As syphilis rates rise among heterosexuals, the sexually transmitted infection (STI) is increasingly diagnosed among those who use crystal meth or injection drugs, in particular heroin, and among people whose sexual partners inject drugs.

This finding suggests an overlap between the STI and drug epidemics in the United States.

Between 2013 and 2014, the national syphilis diagnosis rate increased 1.73-fold, from 5.5 to 8.5 cases per 100,000 people. The highest diagnosis rates are among men who have sex with men (MSM), who accounted for a majority of cases seen in 2017.

During this period, the syphilis diagnosis rate among women increased 2.56-fold, from 0.9 to 2.3 cases per 100,000 women, and increased among all men 1.66-fold, from 10.2 to 16.9 cases per 100,000 men.

Publishing their findings in the Morbidity and Mortality Weekly Report, Centers for Disease Control and Prevention (CDC) researchers analyzed national syphilis surveillance data covering 2013 to 2017 and assessed cases among women, men who have sex with women only (MSW) and MSM based on whether they reported drug use during the previous 12 months.

Among those diagnosed with syphilis, the proportion reporting use of meth, injection drugs and heroin more than doubled among women and MSW during the study period while remaining relatively stable among MSM.

In 2013, the proportion of women, MSW, MSM and all those diagnosed with syphilis who reported meth use was 6.2 percent, 5 percent, 9.2 percent and 7.9 percent, respectively. In 2017 those figures were 16.6 percent, 13.3 percent, 8 percent and 9.6 percent.

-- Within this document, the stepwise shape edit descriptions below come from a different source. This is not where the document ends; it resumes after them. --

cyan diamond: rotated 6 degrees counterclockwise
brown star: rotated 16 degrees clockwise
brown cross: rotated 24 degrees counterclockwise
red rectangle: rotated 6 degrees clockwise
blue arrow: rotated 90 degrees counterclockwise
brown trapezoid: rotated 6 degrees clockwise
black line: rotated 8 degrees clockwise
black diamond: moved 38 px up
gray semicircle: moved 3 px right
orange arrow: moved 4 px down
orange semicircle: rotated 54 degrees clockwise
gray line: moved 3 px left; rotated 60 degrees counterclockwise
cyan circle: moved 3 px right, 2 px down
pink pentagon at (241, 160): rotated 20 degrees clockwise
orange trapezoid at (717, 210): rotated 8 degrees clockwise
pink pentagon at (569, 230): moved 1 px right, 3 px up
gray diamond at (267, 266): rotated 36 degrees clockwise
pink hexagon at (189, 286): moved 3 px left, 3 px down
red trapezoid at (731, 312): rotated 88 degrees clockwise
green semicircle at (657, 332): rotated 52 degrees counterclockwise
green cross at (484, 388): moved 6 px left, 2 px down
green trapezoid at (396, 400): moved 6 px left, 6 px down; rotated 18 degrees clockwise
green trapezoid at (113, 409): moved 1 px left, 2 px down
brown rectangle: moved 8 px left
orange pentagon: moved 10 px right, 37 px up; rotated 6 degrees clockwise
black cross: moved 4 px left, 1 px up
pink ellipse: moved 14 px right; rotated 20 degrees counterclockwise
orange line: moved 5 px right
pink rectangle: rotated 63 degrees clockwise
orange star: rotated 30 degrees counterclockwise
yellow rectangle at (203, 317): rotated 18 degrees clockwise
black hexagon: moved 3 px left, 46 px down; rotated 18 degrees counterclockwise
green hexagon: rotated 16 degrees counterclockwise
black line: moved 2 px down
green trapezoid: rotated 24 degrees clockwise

As for the proportions of people diagnosed with syphilis who reported having had sex with a person who injects drugs in 2013 and then in 2017, this included 5.5 percent and 12.4 percent of women, respectively; 3.6 percent and 9.3 percent of MSW, respectively; 4.3 percent and 5.2 percent of MSM, respectively; and 4.2 percent and 6.7 percent of all people diagnosed, respectively.

Looking at the proportions of those diagnosed with syphilis who reported using injection drugs, the study authors found that in 2013 and 2017, this included 4 percent and 10.5 percent of women, respectively; 2.8 percent and 6.3 percent of MSW, respectively; 3.5 percent and 3.5 percent of MSM, respectively; and 3.5 percent and 4.9 percent of all those diagnosed, respectively.

Lastly, the proportions of those diagnosed with the STI who reported heroin use in 2013 and 2017 were 2.1 percent and 5.8 percent among women, respectively; 0.8 percent and 2.7 percent among MSW, respectively; 0.7 percent and 0.8 percent among MSM, respectively; and 0.8 percent and 1.7 percent among all those diagnosed, respectively.

“Collaboration between sexually transmitted disease control programs and partners that provide substance use disorder services will be important to address recent increases in heterosexual syphilis,” the study authors concluded.